● **What is required**
Each record should be retyped word for word.

Dataset entries:
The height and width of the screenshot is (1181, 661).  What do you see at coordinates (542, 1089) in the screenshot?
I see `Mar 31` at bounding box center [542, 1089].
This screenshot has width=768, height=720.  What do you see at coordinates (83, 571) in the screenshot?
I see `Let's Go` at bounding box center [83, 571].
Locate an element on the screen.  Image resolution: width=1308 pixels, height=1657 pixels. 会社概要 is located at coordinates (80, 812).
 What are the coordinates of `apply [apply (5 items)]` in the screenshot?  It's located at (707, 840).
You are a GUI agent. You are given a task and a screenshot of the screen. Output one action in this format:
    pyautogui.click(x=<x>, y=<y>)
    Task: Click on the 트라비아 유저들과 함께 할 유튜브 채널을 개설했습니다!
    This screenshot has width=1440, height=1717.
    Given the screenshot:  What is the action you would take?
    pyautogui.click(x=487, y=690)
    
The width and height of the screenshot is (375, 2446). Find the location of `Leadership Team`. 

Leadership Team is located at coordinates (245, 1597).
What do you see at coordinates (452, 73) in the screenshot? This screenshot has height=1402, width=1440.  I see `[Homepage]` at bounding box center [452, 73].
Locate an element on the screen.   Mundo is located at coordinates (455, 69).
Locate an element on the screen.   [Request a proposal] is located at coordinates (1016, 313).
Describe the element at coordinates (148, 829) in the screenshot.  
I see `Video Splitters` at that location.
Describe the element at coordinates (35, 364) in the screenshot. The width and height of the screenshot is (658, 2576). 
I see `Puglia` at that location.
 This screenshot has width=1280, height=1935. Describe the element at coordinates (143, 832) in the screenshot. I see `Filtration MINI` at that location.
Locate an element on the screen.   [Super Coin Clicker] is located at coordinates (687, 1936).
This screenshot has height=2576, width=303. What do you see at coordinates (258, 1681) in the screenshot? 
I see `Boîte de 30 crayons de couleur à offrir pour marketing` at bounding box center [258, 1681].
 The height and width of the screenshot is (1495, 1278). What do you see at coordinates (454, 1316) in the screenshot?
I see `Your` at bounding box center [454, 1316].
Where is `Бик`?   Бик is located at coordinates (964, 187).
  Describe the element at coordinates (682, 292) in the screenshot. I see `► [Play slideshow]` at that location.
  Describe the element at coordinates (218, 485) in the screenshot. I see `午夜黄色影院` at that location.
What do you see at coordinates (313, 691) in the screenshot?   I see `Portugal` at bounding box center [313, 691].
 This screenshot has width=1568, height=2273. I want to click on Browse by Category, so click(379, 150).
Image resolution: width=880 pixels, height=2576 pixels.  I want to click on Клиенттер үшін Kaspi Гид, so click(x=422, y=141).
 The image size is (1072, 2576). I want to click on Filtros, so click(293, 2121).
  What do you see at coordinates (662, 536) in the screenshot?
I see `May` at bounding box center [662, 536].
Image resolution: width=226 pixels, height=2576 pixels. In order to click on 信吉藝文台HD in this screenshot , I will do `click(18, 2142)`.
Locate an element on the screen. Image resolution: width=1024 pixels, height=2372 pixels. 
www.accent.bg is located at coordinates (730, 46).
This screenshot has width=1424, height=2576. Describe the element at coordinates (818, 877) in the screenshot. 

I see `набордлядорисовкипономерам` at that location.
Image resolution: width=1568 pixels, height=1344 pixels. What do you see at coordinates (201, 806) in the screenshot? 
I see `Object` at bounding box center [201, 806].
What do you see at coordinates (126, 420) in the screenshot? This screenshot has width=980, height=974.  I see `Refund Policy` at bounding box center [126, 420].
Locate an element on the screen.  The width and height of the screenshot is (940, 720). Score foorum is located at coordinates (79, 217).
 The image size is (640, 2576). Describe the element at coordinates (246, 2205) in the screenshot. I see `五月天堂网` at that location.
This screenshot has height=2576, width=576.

● **Finished exercise**
The height and width of the screenshot is (1181, 661).  What do you see at coordinates (542, 1089) in the screenshot?
I see `Mar 31` at bounding box center [542, 1089].
This screenshot has width=768, height=720.  What do you see at coordinates (83, 571) in the screenshot?
I see `Let's Go` at bounding box center [83, 571].
Locate an element on the screen.  Image resolution: width=1308 pixels, height=1657 pixels. 会社概要 is located at coordinates (80, 812).
 What are the coordinates of `apply [apply (5 items)]` in the screenshot?  It's located at (707, 840).
You are a GUI agent. You are given a task and a screenshot of the screen. Output one action in this format:
    pyautogui.click(x=<x>, y=<y>)
    Task: Click on the 트라비아 유저들과 함께 할 유튜브 채널을 개설했습니다!
    This screenshot has width=1440, height=1717.
    Given the screenshot:  What is the action you would take?
    pyautogui.click(x=487, y=690)
    
The width and height of the screenshot is (375, 2446). Find the location of `Leadership Team`. 

Leadership Team is located at coordinates (245, 1597).
What do you see at coordinates (452, 73) in the screenshot? This screenshot has height=1402, width=1440.  I see `[Homepage]` at bounding box center [452, 73].
Locate an element on the screen.   Mundo is located at coordinates (455, 69).
Locate an element on the screen.   [Request a proposal] is located at coordinates (1016, 313).
Describe the element at coordinates (148, 829) in the screenshot.  
I see `Video Splitters` at that location.
Describe the element at coordinates (35, 364) in the screenshot. The width and height of the screenshot is (658, 2576). 
I see `Puglia` at that location.
 This screenshot has width=1280, height=1935. Describe the element at coordinates (143, 832) in the screenshot. I see `Filtration MINI` at that location.
Locate an element on the screen.   [Super Coin Clicker] is located at coordinates (687, 1936).
This screenshot has height=2576, width=303. What do you see at coordinates (258, 1681) in the screenshot? 
I see `Boîte de 30 crayons de couleur à offrir pour marketing` at bounding box center [258, 1681].
 The height and width of the screenshot is (1495, 1278). What do you see at coordinates (454, 1316) in the screenshot?
I see `Your` at bounding box center [454, 1316].
Where is `Бик`?   Бик is located at coordinates (964, 187).
  Describe the element at coordinates (682, 292) in the screenshot. I see `► [Play slideshow]` at that location.
  Describe the element at coordinates (218, 485) in the screenshot. I see `午夜黄色影院` at that location.
What do you see at coordinates (313, 691) in the screenshot?   I see `Portugal` at bounding box center [313, 691].
 This screenshot has width=1568, height=2273. I want to click on Browse by Category, so click(379, 150).
Image resolution: width=880 pixels, height=2576 pixels.  I want to click on Клиенттер үшін Kaspi Гид, so click(x=422, y=141).
 The image size is (1072, 2576). I want to click on Filtros, so click(293, 2121).
  What do you see at coordinates (662, 536) in the screenshot?
I see `May` at bounding box center [662, 536].
Image resolution: width=226 pixels, height=2576 pixels. In order to click on 信吉藝文台HD in this screenshot , I will do `click(18, 2142)`.
Locate an element on the screen. Image resolution: width=1024 pixels, height=2372 pixels. 
www.accent.bg is located at coordinates (730, 46).
This screenshot has width=1424, height=2576. Describe the element at coordinates (818, 877) in the screenshot. 

I see `набордлядорисовкипономерам` at that location.
Image resolution: width=1568 pixels, height=1344 pixels. What do you see at coordinates (201, 806) in the screenshot? 
I see `Object` at bounding box center [201, 806].
What do you see at coordinates (126, 420) in the screenshot? This screenshot has width=980, height=974.  I see `Refund Policy` at bounding box center [126, 420].
Locate an element on the screen.  The width and height of the screenshot is (940, 720). Score foorum is located at coordinates (79, 217).
 The image size is (640, 2576). Describe the element at coordinates (246, 2205) in the screenshot. I see `五月天堂网` at that location.
This screenshot has height=2576, width=576.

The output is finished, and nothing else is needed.